Russian economists may be making a big deal about deglobalization and related trends undoing the various modeling shibboleths taken for granted pre-virus. They note tech as well. That’s where I think the real trouble ahead lies since technological innovation is going to lead to job displacement in developed economies, create space to onshore manufacturing without worrying about comparative labor costs, and by extension, spoil Russia’s reliance on its current account surplus to serve the state at all costs. Take this chart from Vincent Deluard to note how, in equity terms, tech is the hamburger that is eating the world:
A single tech company from FAANMG - Facebook, Amazon, Apple, Netflix, Micrsoft, and Google (Alphabet) - has a greater equity valuation than the entire RTS index in Moscow and collectively, they’re worth more in equity than the indices of Europe’s seven largest economies combined. Right or wrong, and I think rightly though with some caveats to get into later, the market is placing the highest equity value on the companies that often pose the greatest risk to SMEs, labor’s bargaining power, and the polarization of productivity between white collar office managers and the grunts below as middle management and mid-tier jobs generally are squeezed out of existence. That dynamic is about to take off globally and play havoc with labor productivity and consumer demand, which is going to do a number on Russia’s model of suboptimal productivity in exchange for political stability via employment.

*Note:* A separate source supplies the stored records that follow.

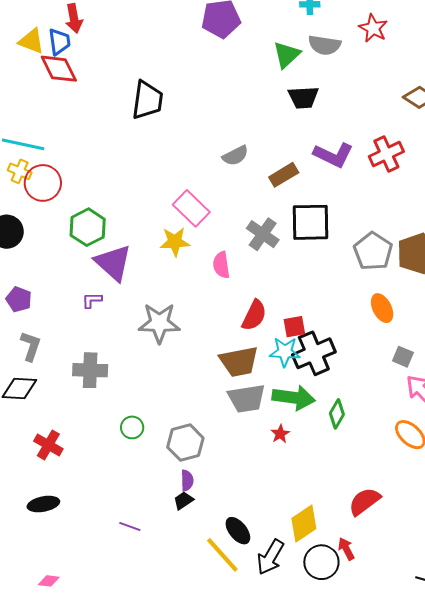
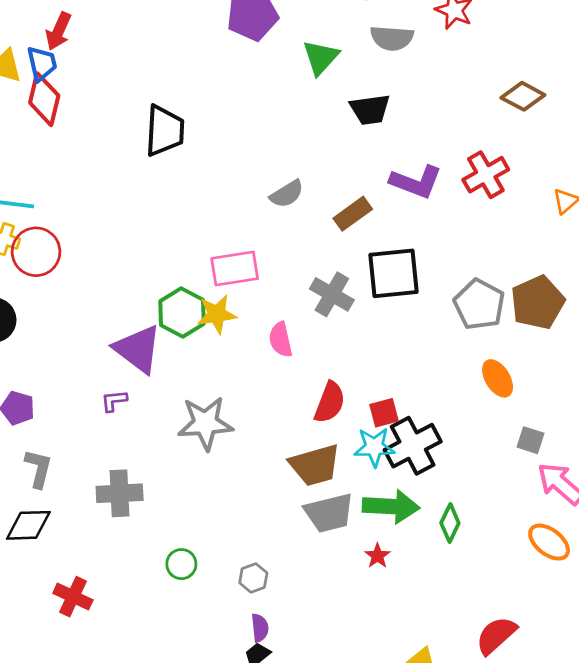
red arrow: (74, 18) -> (58, 31), turned 40
green triangle: (287, 55) -> (321, 57), moved
red diamond: (59, 69) -> (44, 99), turned 45
pink rectangle: (191, 208) -> (235, 268), turned -48
green hexagon: (88, 227) -> (182, 313), moved
gray hexagon: (185, 443) -> (253, 578), size x0.6

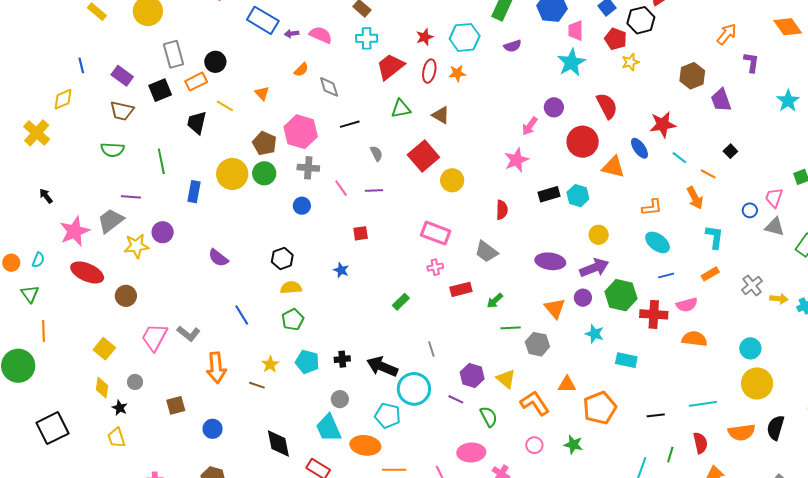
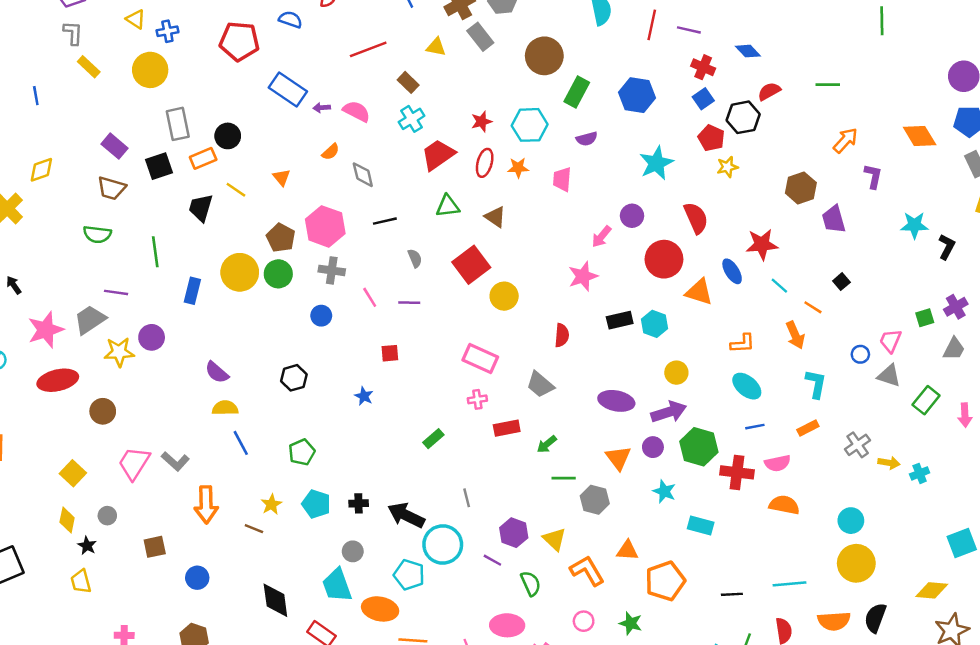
pink trapezoid: (576, 31) -> (562, 179), moved
cyan cross: (367, 38) -> (412, 119), turned -35
blue line: (81, 65) -> (36, 96), moved
cyan star: (788, 101) -> (914, 225), turned 30
red ellipse: (87, 272) -> (58, 380), turned -40
yellow semicircle: (291, 288) -> (225, 408), moved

One of the only ways to escape that cul de sac is to invest as much as possible into infrastructure and human capital and provide spending power during the current crisis, but it poses huge political risks for the Kremlin. Opining about the collapse of the regime is a mug’s game. But the rules of the economic game are changing fast. The failure to spend today is going to cost an arm and a leg in a year and everything from the neck down eventually if there isn’t some sort of new economic model that arises.